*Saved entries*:

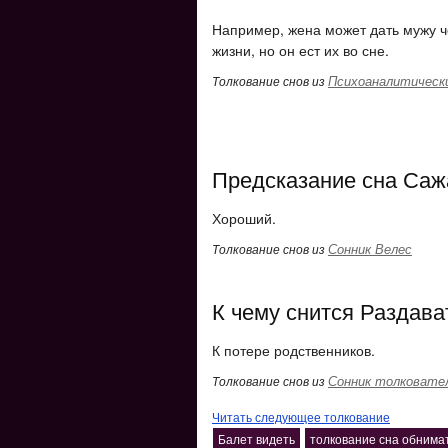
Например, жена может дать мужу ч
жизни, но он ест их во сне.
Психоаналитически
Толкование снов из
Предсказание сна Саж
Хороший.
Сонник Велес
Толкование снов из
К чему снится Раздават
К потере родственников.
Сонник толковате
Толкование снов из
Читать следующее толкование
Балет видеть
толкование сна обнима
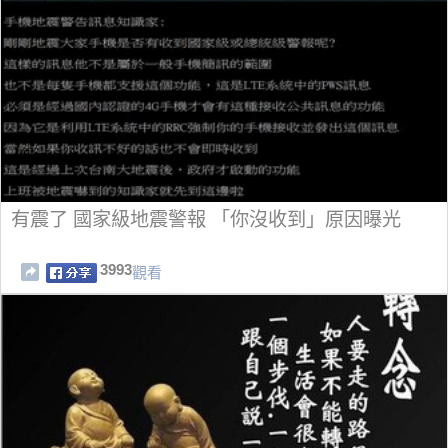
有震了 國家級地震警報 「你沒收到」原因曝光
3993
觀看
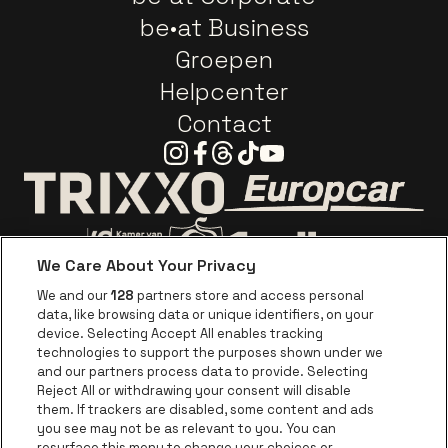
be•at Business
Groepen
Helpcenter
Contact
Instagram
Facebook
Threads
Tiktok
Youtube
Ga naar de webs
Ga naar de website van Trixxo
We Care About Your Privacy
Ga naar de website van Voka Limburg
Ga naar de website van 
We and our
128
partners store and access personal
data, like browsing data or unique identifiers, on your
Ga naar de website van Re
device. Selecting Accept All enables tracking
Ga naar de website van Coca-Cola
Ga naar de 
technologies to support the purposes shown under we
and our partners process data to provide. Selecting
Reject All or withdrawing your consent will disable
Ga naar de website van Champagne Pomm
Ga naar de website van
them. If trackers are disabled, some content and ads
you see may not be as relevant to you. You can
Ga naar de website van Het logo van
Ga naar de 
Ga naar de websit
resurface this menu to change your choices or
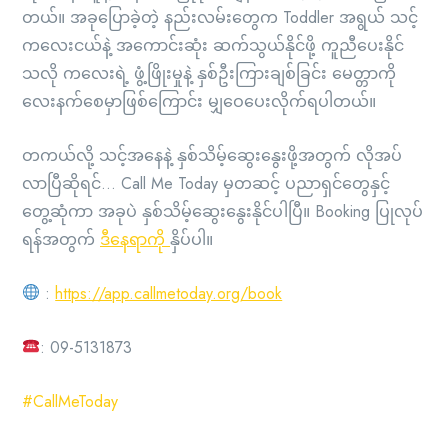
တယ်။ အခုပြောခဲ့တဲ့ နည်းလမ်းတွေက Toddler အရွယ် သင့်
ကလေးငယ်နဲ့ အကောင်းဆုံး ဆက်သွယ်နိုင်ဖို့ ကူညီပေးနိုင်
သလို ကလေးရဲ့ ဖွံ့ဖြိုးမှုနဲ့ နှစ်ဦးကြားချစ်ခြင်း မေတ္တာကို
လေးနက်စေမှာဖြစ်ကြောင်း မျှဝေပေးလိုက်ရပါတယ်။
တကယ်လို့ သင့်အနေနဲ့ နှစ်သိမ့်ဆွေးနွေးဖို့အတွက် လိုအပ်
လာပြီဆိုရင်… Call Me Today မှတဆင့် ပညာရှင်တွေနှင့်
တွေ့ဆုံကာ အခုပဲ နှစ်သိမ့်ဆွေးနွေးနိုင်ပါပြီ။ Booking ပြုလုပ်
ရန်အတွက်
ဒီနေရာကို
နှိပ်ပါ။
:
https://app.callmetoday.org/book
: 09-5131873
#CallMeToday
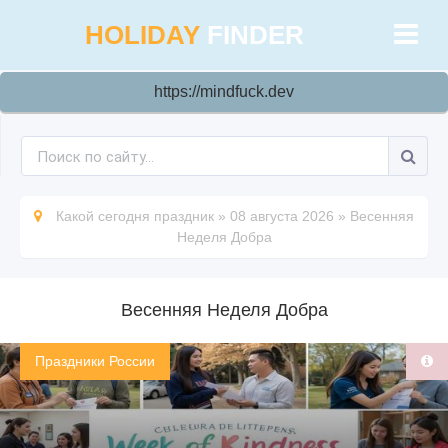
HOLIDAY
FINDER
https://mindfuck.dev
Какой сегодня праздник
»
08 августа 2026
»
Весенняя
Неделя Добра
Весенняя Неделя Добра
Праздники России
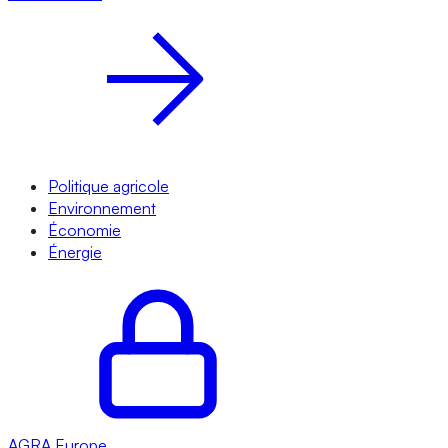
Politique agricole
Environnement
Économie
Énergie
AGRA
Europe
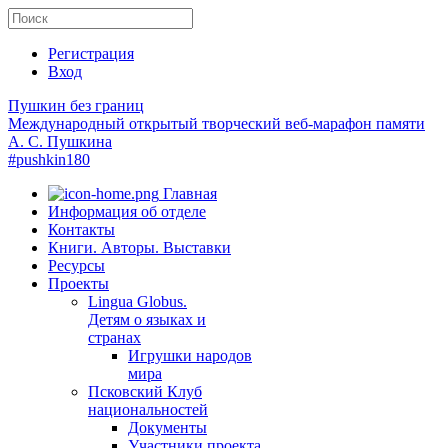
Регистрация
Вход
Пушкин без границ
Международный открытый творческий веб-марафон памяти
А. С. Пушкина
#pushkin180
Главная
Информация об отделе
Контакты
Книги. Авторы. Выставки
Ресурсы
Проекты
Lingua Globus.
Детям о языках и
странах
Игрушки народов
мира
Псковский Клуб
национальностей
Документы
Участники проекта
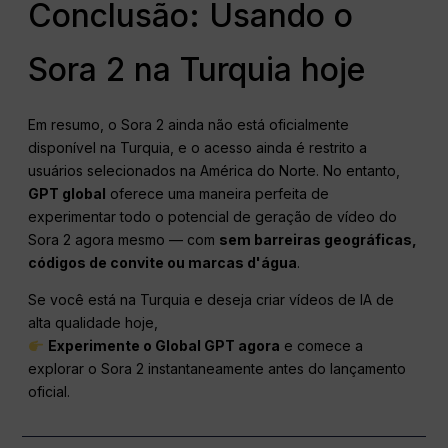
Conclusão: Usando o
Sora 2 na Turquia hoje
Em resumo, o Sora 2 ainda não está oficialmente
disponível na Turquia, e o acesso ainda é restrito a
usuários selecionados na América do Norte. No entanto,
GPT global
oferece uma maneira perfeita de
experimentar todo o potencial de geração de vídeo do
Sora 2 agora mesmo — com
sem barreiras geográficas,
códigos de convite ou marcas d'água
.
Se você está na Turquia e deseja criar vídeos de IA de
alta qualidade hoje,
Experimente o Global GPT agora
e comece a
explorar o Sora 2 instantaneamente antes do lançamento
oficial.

*PROBLEM STATEMENT*: Go through the records. Copy each line where "ainda" appears.

*TASK ANSWER*:
Em resumo, o Sora 2 ainda não está oficialmente
disponível na Turquia, e o acesso ainda é restrito a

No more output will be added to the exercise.